In 2011 and 2012 , I began learning a lot more about the field of digital badging and the potential educational and behavioral pathways that badges could support, encourage and reinforce . We became more and more interested in figuring out how to couple the motivation and behavioral change science within the fields of exercise science and the social psychology of what was emerging in the field of digital badging, and the Y-MVP concept was developed. Y-MVP has been through a bunch of iterations over the last three years, and now includes a mobile app that is aligned to an 8-week fitness curriculum where kids are guided to go after different fitness missions and challenges.

Youth can participate in the program at one of our Y branches in a small group class led by a trained coach that takes them on fitness journey which starts from a level of dependence to ultimately a level of independence. Kids put together “playlists” which, by the way, isn’t a playlist of what they’re listening to but rather how they’re playing, how they’re moving and working out. They are introduced to a range of fitness concepts along the way. Kids get rewarded for taking on these very specific missions and then earn weekly achievement badges, moving through a scaffolded journey to unlock the final Y-MVP challenge badge.
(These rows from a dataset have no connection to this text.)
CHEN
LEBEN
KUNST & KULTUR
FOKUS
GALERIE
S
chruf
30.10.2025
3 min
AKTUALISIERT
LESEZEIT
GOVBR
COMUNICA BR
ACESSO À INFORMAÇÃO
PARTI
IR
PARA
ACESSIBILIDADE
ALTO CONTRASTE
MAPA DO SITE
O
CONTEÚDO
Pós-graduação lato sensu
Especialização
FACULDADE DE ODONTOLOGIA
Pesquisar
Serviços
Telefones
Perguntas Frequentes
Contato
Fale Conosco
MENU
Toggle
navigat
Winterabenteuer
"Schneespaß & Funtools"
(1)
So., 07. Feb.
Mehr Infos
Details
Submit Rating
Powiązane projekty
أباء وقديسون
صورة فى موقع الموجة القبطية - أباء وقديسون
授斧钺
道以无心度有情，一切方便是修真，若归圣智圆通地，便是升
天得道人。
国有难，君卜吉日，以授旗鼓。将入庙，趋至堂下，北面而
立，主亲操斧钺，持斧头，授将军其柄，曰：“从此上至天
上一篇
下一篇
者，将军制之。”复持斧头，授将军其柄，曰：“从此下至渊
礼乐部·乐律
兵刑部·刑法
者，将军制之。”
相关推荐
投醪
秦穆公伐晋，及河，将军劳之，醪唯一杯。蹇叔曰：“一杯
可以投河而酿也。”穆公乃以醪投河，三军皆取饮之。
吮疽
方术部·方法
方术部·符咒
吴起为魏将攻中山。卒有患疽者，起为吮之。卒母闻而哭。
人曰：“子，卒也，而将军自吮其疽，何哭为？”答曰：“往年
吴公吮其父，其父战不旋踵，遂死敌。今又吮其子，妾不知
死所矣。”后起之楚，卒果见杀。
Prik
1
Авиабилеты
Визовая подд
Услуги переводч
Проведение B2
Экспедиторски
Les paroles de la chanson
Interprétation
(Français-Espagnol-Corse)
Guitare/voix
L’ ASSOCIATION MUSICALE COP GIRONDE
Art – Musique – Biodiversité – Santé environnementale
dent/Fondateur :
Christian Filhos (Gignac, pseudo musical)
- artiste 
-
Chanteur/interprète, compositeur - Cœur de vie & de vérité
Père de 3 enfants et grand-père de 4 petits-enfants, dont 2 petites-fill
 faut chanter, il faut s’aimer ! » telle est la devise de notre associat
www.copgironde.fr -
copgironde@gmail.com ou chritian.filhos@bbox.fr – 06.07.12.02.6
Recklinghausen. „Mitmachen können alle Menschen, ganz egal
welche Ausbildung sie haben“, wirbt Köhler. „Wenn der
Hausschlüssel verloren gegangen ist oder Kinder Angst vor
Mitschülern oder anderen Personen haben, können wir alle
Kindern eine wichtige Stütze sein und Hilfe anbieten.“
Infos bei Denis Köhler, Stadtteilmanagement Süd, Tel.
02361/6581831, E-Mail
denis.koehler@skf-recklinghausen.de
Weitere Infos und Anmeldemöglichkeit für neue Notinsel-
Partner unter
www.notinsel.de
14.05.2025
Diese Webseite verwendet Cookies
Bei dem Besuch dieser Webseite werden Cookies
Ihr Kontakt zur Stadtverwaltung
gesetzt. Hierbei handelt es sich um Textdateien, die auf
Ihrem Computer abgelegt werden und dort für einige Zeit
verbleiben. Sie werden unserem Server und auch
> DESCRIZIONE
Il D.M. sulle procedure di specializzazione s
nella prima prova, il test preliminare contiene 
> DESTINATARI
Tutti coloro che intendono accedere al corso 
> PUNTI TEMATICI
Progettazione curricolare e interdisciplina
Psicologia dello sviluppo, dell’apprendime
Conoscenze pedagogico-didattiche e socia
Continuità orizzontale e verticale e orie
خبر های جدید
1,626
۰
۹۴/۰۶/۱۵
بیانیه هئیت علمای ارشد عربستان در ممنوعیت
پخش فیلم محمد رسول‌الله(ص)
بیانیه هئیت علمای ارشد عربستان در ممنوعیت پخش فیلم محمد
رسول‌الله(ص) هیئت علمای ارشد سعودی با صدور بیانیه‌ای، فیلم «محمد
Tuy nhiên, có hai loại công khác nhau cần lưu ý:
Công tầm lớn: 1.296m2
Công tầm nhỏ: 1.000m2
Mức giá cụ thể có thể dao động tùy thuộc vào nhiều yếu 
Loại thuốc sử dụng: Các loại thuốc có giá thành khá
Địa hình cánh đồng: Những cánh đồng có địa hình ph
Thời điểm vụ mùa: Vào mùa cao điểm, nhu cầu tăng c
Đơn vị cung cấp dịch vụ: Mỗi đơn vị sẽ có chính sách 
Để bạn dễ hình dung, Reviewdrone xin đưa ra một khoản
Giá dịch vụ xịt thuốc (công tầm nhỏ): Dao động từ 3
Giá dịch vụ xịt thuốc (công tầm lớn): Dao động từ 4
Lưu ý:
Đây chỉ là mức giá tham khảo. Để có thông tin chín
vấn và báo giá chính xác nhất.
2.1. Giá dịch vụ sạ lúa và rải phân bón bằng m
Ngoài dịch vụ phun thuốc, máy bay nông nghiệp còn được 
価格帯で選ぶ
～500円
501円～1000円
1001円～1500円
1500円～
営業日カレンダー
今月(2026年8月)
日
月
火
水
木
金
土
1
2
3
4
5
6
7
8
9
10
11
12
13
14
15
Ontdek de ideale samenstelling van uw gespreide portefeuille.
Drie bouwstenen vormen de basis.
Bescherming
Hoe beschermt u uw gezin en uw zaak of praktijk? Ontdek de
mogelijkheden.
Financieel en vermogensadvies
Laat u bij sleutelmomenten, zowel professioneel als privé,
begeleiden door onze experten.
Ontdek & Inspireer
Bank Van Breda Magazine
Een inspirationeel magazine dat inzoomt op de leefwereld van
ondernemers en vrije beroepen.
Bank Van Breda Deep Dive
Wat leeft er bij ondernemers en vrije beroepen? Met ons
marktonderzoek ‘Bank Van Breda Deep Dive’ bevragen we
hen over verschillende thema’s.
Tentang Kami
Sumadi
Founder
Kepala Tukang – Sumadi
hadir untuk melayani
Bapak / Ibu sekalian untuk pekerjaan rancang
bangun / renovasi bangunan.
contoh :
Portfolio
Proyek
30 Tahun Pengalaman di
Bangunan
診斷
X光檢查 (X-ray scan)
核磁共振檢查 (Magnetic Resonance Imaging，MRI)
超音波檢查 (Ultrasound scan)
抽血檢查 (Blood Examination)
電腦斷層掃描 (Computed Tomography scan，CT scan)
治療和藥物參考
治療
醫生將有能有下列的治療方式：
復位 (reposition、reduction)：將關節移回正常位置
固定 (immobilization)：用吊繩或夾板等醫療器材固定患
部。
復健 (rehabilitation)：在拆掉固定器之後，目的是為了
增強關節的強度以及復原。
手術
Within the program, there’s a whole ecosystem of badges that are aligned to the F.I.T.T. exercise science principle, which stands for Frequency (how often you do an exercise), Intensity (how hard you work), Time (how long is spent doing the exercise) and Type (understanding the difference between cardio, strength, flexibility and creating a mix of activities for cross-training). Participants are taught these concepts by the Y-MVP coach but they also learn that they’re getting rewarded as they move along the different badge pathways.

Within the app, the colors of the badges are all aligned and reinforce the F.I.T.T. principle. For example, all of the strength activities have red badges, cardio is blue and cross training is purple. There are also many fun, surprise badges and some silly and goofy badges that we learned during the design process that kids really liked. By the way, while this was tailored for tweens/teens, we also found that adults seem to really like it too!

It’s also important to note that while we created Y-MVP to be a formal teen group fitness program, taught by a coach, we also designed it so that people can use the app and the Y-MVP activities even beyond the walls of the Y. The app can be downloaded on the apple store for free and use it anywhere, anytime.

The majority of the app content is available to everyone, except for the very specific Y-MVP journey, which is specifically for kids participating in the in-branch program. Other than that, anyone can use it, and also can contribute to it. Users can create a new playlist, give it a fun name and share it with other users. Note that an administrator will need to approve this, so we can be sure that the playlist titles remain appropriate for G-rated audiences across the world.

Developing Y-MVP has been an incredibly interesting learning process for us. We now have a whole new bunch of acronyms that we added to our health-related jargon! We not only talk about fitness principles but now there’s badging, ecosystems, constellations, pathways, UX, and UI. Personally, I’ve enjoyed focusing on the science behind designing the user experience, especially understanding how to marry the in-person experience with the experience of interacting within the app.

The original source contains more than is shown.